Dataset excerpts
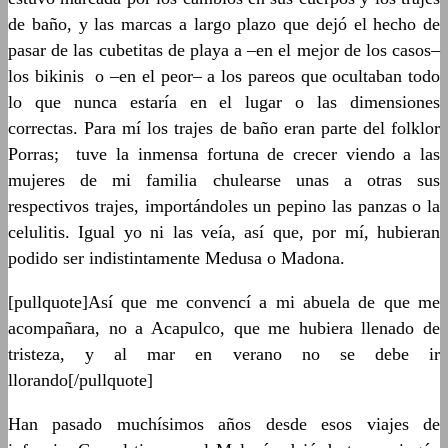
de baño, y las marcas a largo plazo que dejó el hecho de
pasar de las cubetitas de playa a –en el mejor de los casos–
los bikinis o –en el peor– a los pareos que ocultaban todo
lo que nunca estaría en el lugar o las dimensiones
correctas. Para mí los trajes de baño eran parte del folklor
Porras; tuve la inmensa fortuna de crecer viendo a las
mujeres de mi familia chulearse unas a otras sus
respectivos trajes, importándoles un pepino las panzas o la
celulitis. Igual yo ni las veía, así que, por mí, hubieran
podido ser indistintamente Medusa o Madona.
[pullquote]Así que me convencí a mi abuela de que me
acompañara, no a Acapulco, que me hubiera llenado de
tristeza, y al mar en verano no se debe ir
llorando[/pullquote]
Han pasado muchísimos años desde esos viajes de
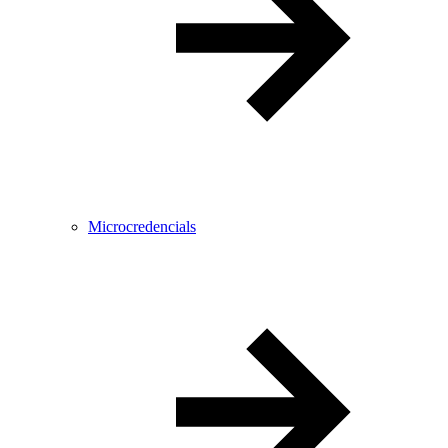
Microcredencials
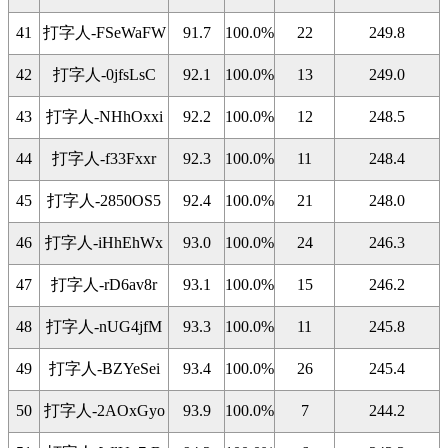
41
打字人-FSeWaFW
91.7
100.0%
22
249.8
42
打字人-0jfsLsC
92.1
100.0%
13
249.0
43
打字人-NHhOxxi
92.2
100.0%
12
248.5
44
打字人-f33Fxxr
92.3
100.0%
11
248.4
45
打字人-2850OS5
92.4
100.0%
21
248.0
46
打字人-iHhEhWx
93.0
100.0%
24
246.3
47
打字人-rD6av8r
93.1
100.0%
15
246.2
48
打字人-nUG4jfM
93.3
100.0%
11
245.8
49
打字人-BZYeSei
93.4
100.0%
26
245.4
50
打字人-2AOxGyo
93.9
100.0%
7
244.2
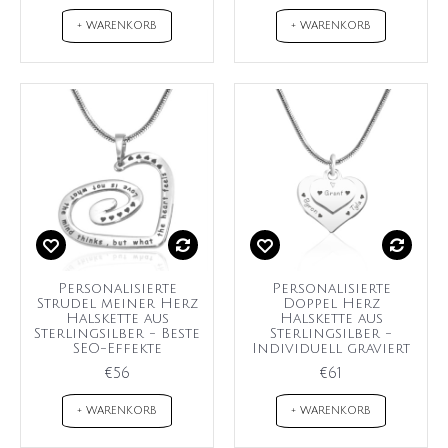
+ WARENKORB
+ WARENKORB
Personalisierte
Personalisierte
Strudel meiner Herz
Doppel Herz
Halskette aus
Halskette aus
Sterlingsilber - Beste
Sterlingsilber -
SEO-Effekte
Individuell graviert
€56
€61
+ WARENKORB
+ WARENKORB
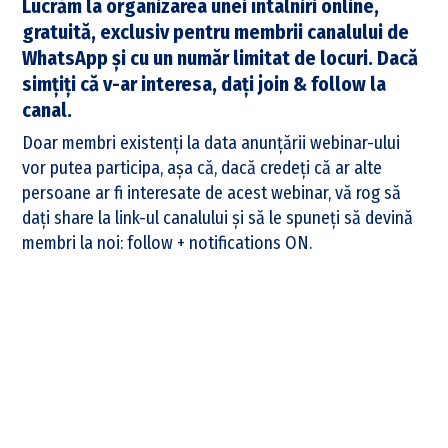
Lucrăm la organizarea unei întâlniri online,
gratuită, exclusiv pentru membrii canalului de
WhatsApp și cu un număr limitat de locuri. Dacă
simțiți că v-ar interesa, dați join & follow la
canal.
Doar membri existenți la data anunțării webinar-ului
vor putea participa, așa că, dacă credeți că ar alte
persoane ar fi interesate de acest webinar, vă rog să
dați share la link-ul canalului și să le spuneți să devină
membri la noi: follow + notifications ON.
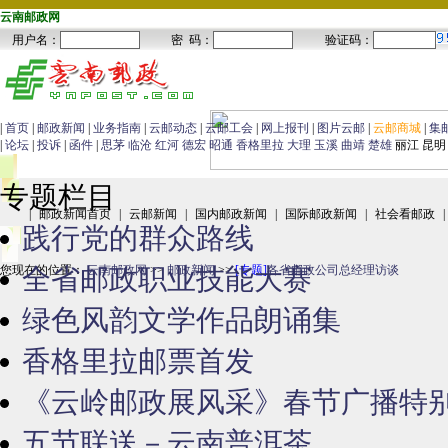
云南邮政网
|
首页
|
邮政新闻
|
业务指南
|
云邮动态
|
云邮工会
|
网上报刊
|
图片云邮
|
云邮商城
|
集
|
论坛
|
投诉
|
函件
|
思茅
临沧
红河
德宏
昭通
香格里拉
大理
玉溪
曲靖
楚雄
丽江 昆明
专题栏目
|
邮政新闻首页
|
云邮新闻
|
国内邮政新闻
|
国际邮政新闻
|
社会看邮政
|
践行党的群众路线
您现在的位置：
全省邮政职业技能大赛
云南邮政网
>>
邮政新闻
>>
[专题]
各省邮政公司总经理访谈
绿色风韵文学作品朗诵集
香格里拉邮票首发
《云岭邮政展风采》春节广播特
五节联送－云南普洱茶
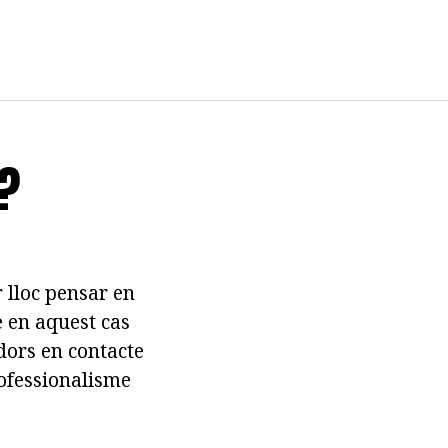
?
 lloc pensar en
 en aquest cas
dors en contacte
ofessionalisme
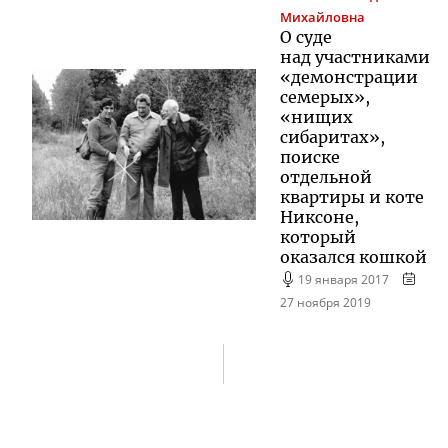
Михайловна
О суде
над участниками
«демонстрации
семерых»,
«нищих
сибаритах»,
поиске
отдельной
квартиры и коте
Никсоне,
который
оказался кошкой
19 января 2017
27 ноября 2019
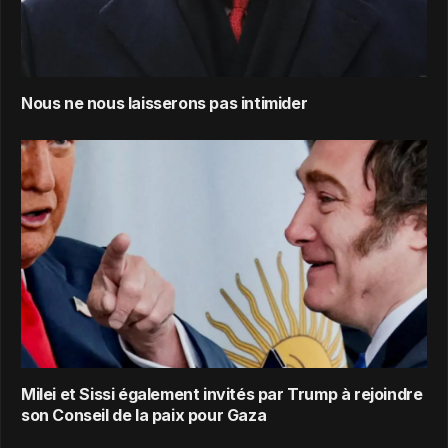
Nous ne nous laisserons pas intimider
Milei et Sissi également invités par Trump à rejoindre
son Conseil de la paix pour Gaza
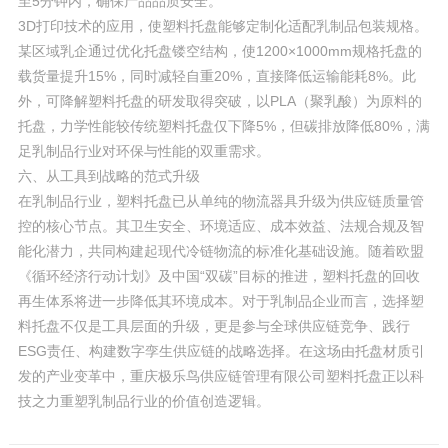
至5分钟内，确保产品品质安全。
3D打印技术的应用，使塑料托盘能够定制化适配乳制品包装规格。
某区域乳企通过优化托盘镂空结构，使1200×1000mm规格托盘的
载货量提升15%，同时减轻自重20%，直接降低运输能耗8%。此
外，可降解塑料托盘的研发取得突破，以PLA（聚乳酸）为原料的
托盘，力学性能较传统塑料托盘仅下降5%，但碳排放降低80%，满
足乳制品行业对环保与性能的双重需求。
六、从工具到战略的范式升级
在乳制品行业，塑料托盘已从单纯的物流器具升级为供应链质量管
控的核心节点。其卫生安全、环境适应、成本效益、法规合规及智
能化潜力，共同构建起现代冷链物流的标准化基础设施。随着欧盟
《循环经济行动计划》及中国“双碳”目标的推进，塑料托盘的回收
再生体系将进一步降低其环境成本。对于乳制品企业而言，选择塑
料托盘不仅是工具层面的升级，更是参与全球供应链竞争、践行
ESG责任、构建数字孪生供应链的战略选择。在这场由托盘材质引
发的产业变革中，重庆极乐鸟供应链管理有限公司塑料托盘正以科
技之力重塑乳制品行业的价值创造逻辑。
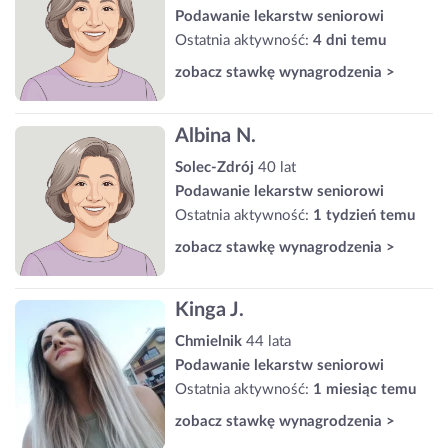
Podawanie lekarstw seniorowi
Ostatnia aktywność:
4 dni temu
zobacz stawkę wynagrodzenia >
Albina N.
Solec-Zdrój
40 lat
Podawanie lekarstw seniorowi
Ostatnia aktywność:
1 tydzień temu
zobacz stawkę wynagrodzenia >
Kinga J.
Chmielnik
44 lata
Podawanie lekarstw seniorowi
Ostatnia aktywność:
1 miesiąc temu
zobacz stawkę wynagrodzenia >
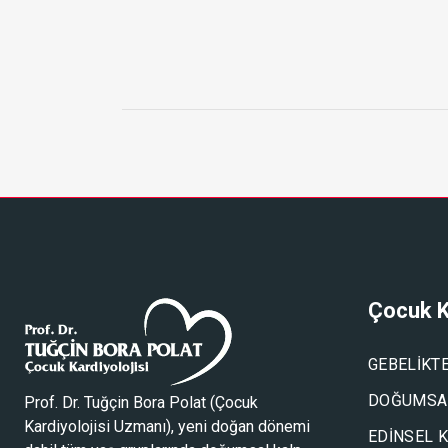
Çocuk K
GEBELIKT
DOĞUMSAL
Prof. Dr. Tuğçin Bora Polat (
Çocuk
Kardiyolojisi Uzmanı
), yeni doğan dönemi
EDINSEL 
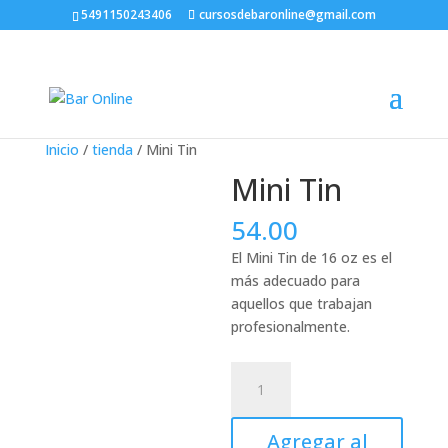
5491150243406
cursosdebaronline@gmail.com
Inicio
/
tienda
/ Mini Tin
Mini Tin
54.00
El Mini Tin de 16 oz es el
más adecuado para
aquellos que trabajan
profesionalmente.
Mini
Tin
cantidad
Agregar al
---
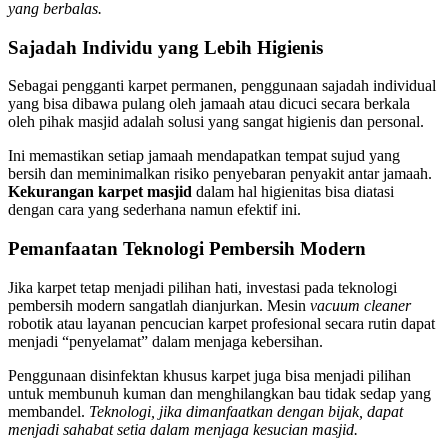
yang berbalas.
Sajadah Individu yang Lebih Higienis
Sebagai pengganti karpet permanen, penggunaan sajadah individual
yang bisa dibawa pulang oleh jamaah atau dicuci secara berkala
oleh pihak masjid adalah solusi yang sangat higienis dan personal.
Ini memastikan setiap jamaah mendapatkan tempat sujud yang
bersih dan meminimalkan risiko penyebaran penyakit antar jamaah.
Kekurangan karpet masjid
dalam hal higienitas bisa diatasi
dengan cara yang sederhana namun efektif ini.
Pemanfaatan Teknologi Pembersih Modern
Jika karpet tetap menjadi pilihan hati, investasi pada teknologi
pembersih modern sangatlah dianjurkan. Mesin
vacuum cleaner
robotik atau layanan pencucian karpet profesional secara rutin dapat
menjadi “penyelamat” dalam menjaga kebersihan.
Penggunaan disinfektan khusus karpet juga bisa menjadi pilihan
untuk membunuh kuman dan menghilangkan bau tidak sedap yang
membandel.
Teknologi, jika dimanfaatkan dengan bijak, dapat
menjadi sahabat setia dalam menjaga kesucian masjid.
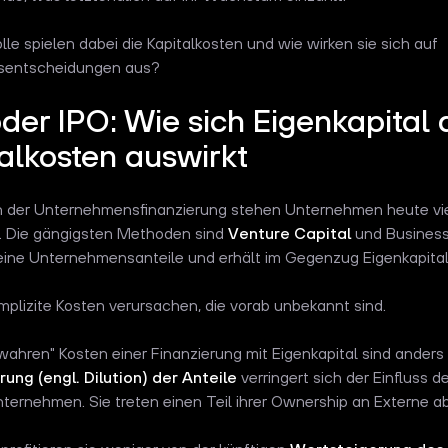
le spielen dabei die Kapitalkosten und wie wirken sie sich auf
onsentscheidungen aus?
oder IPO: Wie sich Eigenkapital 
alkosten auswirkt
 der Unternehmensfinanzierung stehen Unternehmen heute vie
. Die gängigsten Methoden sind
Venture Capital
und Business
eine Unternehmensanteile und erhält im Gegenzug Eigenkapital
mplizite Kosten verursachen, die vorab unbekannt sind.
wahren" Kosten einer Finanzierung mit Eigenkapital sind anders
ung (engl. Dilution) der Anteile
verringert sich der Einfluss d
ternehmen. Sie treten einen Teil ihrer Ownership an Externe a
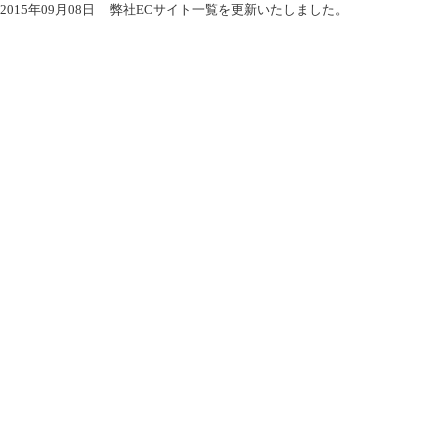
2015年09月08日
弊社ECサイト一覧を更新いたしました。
---
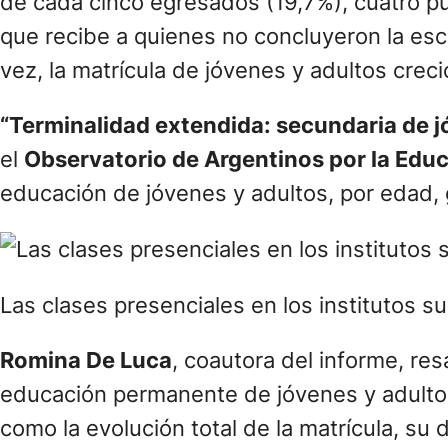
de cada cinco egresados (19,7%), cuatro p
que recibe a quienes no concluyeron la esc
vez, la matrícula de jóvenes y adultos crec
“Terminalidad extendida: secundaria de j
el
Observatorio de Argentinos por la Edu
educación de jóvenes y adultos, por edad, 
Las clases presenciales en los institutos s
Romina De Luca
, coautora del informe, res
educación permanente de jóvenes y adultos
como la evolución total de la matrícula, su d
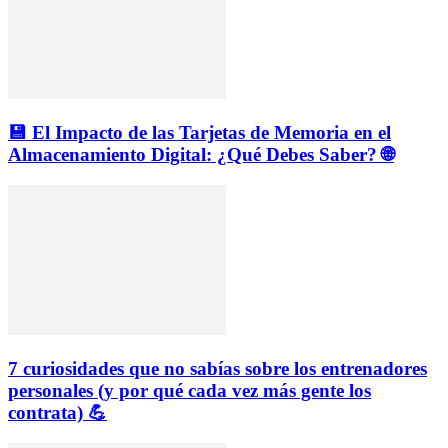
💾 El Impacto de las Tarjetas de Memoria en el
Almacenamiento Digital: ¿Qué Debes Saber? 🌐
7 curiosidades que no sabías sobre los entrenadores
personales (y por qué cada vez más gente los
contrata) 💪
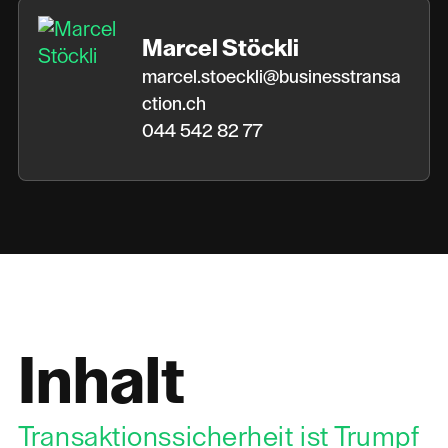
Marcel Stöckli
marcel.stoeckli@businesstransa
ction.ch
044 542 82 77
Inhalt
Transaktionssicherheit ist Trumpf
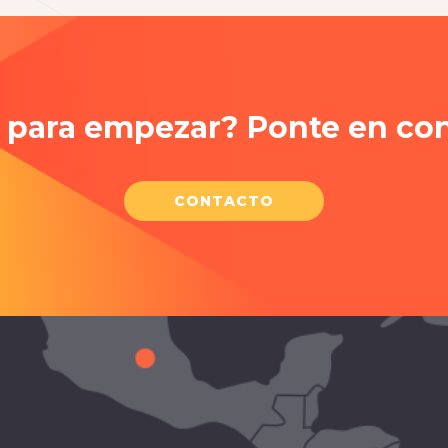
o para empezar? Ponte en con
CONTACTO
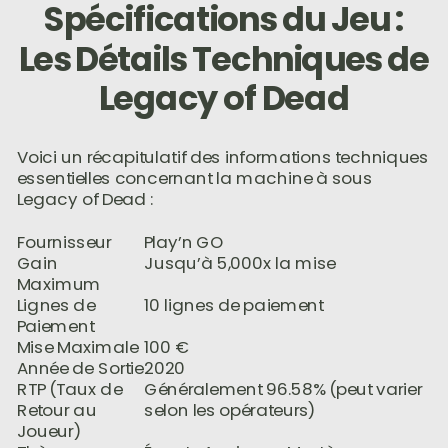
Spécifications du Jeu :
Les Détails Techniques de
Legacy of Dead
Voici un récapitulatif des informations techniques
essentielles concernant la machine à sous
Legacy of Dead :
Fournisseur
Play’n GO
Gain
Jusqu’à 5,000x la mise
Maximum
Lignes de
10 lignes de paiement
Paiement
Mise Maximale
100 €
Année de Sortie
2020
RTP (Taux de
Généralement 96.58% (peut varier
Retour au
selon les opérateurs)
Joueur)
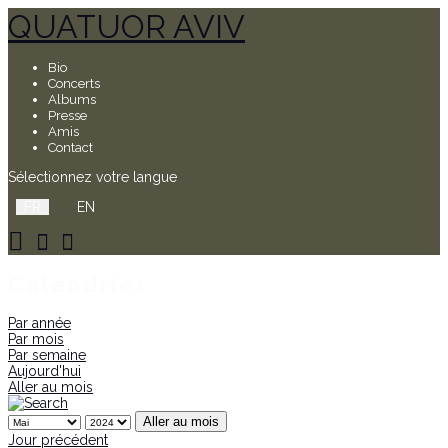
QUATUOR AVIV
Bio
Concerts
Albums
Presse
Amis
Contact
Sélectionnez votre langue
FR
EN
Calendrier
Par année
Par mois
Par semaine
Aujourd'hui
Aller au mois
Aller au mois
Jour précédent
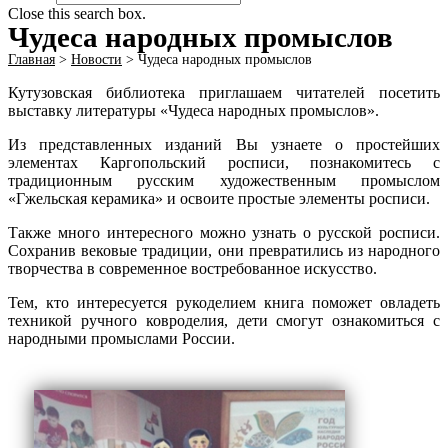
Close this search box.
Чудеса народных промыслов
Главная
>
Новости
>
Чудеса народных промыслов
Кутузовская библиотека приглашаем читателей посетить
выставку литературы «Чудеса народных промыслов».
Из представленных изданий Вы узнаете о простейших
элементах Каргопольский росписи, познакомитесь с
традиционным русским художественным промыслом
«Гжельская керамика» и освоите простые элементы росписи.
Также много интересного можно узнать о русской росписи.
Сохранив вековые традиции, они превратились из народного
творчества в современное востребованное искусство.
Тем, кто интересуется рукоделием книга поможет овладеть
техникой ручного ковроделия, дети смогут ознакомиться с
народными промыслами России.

→ TASK INSTRUCTIONS: Please output the lines above beginning at the line with "de baño, y las" and ending after the line with "Strudel meiner Herz", precisely as written and with no pictures.

→ RESPONSE BOX:
de baño, y las marcas a largo plazo que dejó el hecho de
pasar de las cubetitas de playa a –en el mejor de los casos–
los bikinis o –en el peor– a los pareos que ocultaban todo
lo que nunca estaría en el lugar o las dimensiones
correctas. Para mí los trajes de baño eran parte del folklor
Porras; tuve la inmensa fortuna de crecer viendo a las
mujeres de mi familia chulearse unas a otras sus
respectivos trajes, importándoles un pepino las panzas o la
celulitis. Igual yo ni las veía, así que, por mí, hubieran
podido ser indistintamente Medusa o Madona.
[pullquote]Así que me convencí a mi abuela de que me
acompañara, no a Acapulco, que me hubiera llenado de
tristeza, y al mar en verano no se debe ir
llorando[/pullquote]
Han pasado muchísimos años desde esos viajes de
Microcredencials
41
打字人-FSeWaFW
91.7
100.0%
22
249.8
42
打字人-0jfsLsC
92.1
100.0%
13
249.0
43
打字人-NHhOxxi
92.2
100.0%
12
248.5
44
打字人-f33Fxxr
92.3
100.0%
11
248.4
45
打字人-2850OS5
92.4
100.0%
21
248.0
46
打字人-iHhEhWx
93.0
100.0%
24
246.3
47
打字人-rD6av8r
93.1
100.0%
15
246.2
48
打字人-nUG4jfM
93.3
100.0%
11
245.8
49
打字人-BZYeSei
93.4
100.0%
26
245.4
50
打字人-2AOxGyo
93.9
100.0%
7
244.2
+ WARENKORB
+ WARENKORB
Personalisierte
Personalisierte
Strudel meiner Herz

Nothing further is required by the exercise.